Any thoughts over this? thank you very much! :)
BR,
shri
On Thu, Sep 29, 2011 at 12:00 AM, Shri :)<[email protected]> wrote:
*
*
Hi Again,
I supposed to evaluate the performance of few triple stores as a part of my
thesis work (which is the specification which I cannot change
unfortunately)one among them is Jens SDB with Mysql, I am using my own java
code to load the data and not the command line tool, as I wanted to make
note of the loading time. I am using .NT format of data for loading.
I have a 8 GB RAM
any thoughts/suggestion over this? thanks for your help.
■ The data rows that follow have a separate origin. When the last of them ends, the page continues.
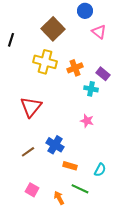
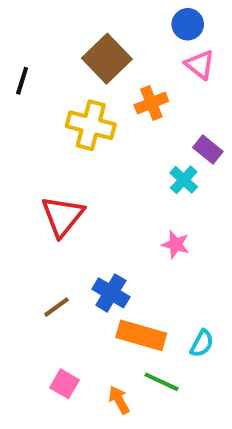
blue circle: (85, 11) -> (188, 24), moved
orange cross: (75, 68) -> (151, 103), moved
cyan cross: (91, 89) -> (184, 180), turned 32
orange rectangle: (70, 166) -> (141, 335), size x1.6

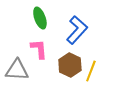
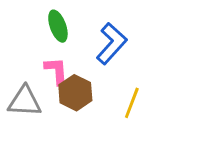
brown hexagon: (70, 65) -> (75, 93), moved

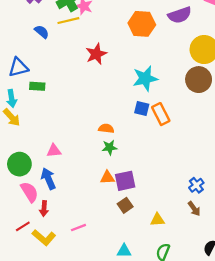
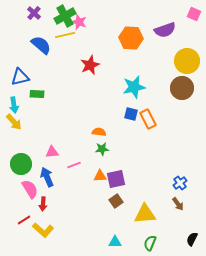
blue semicircle: (42, 32) -> (41, 45), size x1.5
yellow triangle: (157, 220) -> (145, 214), size x1.6
pink line: (78, 228) -> (74, 165), moved

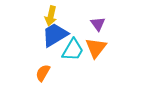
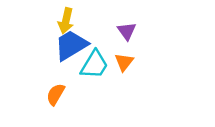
orange triangle: (96, 48) -> (124, 62), size x0.7

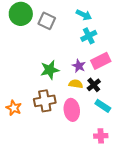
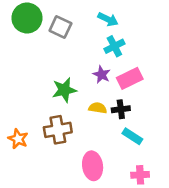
purple star: (79, 66) -> (102, 75), moved
black cross: (94, 85) -> (121, 109), turned 32
pink ellipse: (72, 110) -> (93, 166), moved
pink cross: (101, 136) -> (140, 175), moved

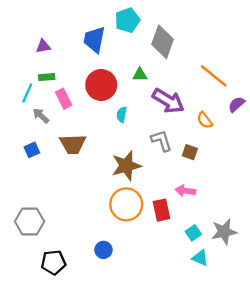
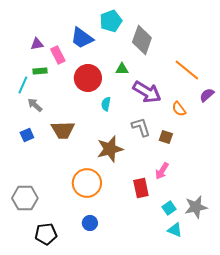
blue trapezoid: (94, 40) -> (82, 38), turned -65
pink rectangle: (64, 99) -> (58, 55), moved
pink arrow: (185, 191) -> (162, 171), turned -66
orange circle: (126, 204) -> (87, 183), moved

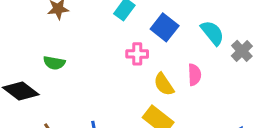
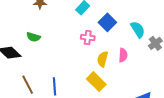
yellow semicircle: (164, 84) -> (103, 59), turned 42

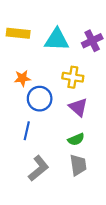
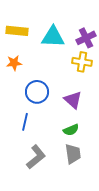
yellow cross: (73, 77) -> (82, 62), moved
orange star: (22, 78) -> (14, 63), moved

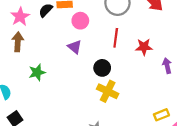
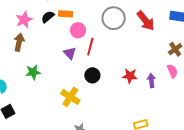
red line: (116, 38) -> (90, 47), moved
red star: (144, 47) -> (130, 76), moved
yellow cross: (108, 91) -> (70, 97), moved

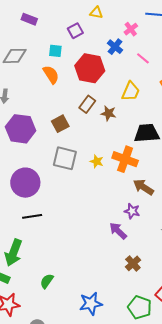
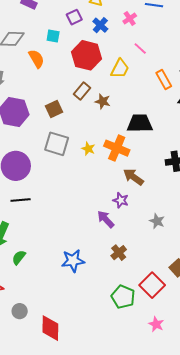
blue cross: (115, 47) -> (100, 25), moved
orange semicircle: (51, 75) -> (36, 59), moved
yellow trapezoid: (131, 91) -> (120, 69), moved
green semicircle: (47, 281) -> (19, 257), moved
blue star: (91, 304) -> (73, 261), moved

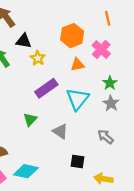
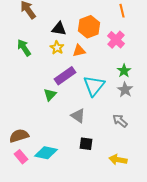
black triangle: (24, 41) -> (59, 29), moved
orange triangle: (78, 65) -> (79, 51), moved
green triangle: (30, 119) -> (50, 95), moved
black square: (78, 161) -> (86, 144), moved

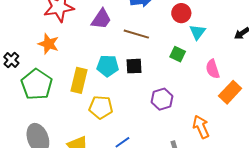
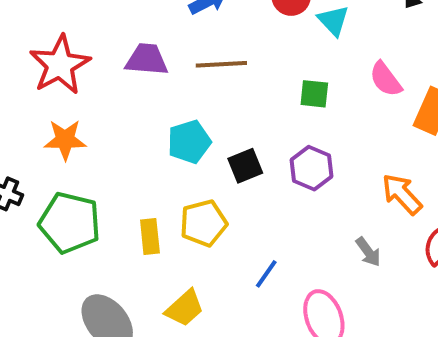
purple trapezoid: (101, 19) -> (147, 59), turned -100
green square: (178, 54) -> (314, 94), moved
black square: (134, 66) -> (245, 166), moved
yellow rectangle: (79, 80) -> (150, 236), moved, size x0.7

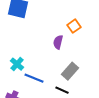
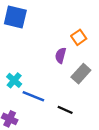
gray rectangle: (70, 71) -> (81, 74), moved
On Wed, Sep 28, 2011 at 4:09 PM, Shri :)<[email protected]> wrote:
Hi Everyone,
I am currently doing my master thesis wherein I have to work with Jena SDB
using mySQL as a backend store. I have around 25 million triples to load
which has taken more than 5 days to load in windows platform, whereas
according to the Berlin Benchmark, it took only 4 hours to load the same
number of triples but in Linux platform, this has left me confused..is the
enormous difference because of the difference in the platform or should I do
any performance tuning/optimization to improve the load time??
kindly give your suggestions/comments
P.S I am using WAMP
Thanks
Shridevika